OIA passes transfer rule (extended)

(Here’s the longer version of this morning’s story in the Honolulu Star-Advertiser.)

It was months in the works, but the Oahu Interscholastic Association has made it official: transferring student-athletes will have to sit out one year.

The vote by OIA principals was 18-0 in favor of the change. Currently, a student-athlete can play immediately at another school once the transfer process, whether by moving into the district or district exception, is complete.


The new rule will require all student-athletes to sit out a minimum of one calendar year in the sport he or she previous played at the varsity level.

OIA executive director Raymond Fujino considered the change a necessity. The new rule comes with an appeals process, Fujino added. In a case where a family moves to a new district out of necessity, an appeal could be heard.

The new rule kicks in at the beginning of the 2015-16 academic year. For the most part, however, the new rule is in effect because of a rising level of transfers in one sport: football.

Football programs at Kaiser and Mililani have drawn an unusual number of transfers in recent years. The hiring of former University of Hawaii assistant coach Rich Miano spurred a large influx of football transfers during his two seasons there. Miano was a maverick, and an aggressive one at that. He said openly that he and his staff would do their best to “recruit” football players to the program, which had been struggling along in Division II.

Miano said at the time that students were transferring in to take the baccalaureate classes offered by the school.

Mililani was also drawing a large number of transfers during that time, though coach Rod York never uttered the “R” word. York, another former UH player, insisted that he never reached out to players or parents to lure them to Mililani.

With those two programs rolling up victories and collecting more talent, administrators began to ratchet up discussions about changing the transfer rule.

Miano left early this year, and the chatter around a rule change seemed to simmer down. However, things got heated up again when a Kauai student-athlete left that campus during preseason to transfer to Kaiser, where Cameron Higgins is now the head coach.

Kauai also lost two starting offensive linemen to Saint Louis in June. The number of programs that have been hit by departing transfers is another big factor in the rule change. There are families that have children attending different high schools to take advantage of better programs whether they’re sports or other extracurricular activities.

Red Raiders coach Tommy John Cox already had plans to leave coaching after the season.

“I decided awhile ago that this year is it. But when you lose your three best players, it’s kind of tough. I tried to tell these guys, if you’re good, they will find you. But nowadays, I think it’s more about the parents. They go to so many camps and get seen, I don’t know how much the regular season has a bearing on how they get recruited,” Cox said. “The high schools sell it to the parents, schools like Kaiser. We’ve lost to kids to Kaiser two years in a row.”

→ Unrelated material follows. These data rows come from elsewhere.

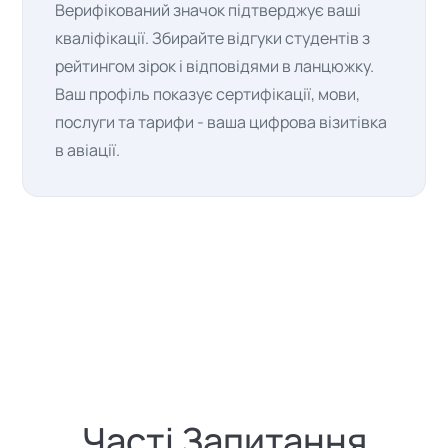
Верифікований значок підтверджує ваші
кваліфікації. Збирайте відгуки студентів з
рейтингом зірок і відповідями в ланцюжку.
Ваш профіль показує сертифікації, мови,
послуги та тарифи - ваша цифрова візитівка
в авіації.
Часті Запитання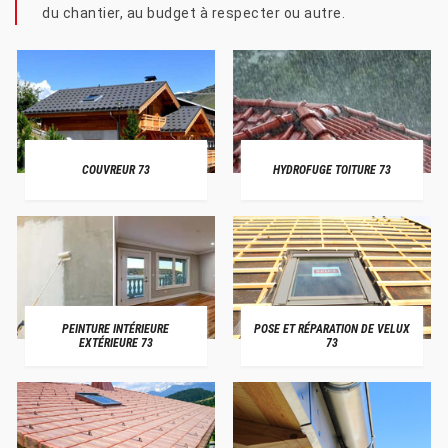
du chantier, au budget à respecter ou autre.
COUVREUR 73
HYDROFUGE TOITURE 73
PEINTURE INTÉRIEURE
POSE ET RÉPARATION DE VELUX
EXTÉRIEURE 73
73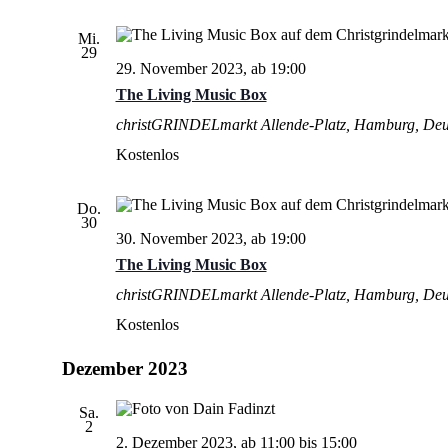
Mi.
29
29. November 2023, ab 19:00
The Living Music Box
christGRINDELmarkt
Allende-Platz, Hamburg, Deu
Kostenlos
Do.
30
30. November 2023, ab 19:00
The Living Music Box
christGRINDELmarkt
Allende-Platz, Hamburg, Deu
Kostenlos
Dezember 2023
Sa.
2
2. Dezember 2023, ab 11:00
bis
15:00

Cox’s program had been a dynasty in the KIF, but Kapaa took charge and won this year’s title. He doesn’t begrudge anyone who leaves.

“I never ever blame them for leaving. I give them my blessing,” he said. “I don’t think it’s going to end. They’re going to go.”

Kaiser and Mililani aren’t the only schools that have gained talent through the transfer process. On the West side, players have shuffled between one school to another in musical chairs style for years, but only in the last few seasons has one specific program begun to accumulate the talent to start a dynasty: Mililani.

Last year, two all-state players in the ILH were asked where they have gone if private school was not an option. Both didn’t hesitate to answer: Mililani. Neither had been asked to go there. Both liked the “winning tradition” at the school.

Mililani has also been, more or less, a regular cast member of televised high school football for years.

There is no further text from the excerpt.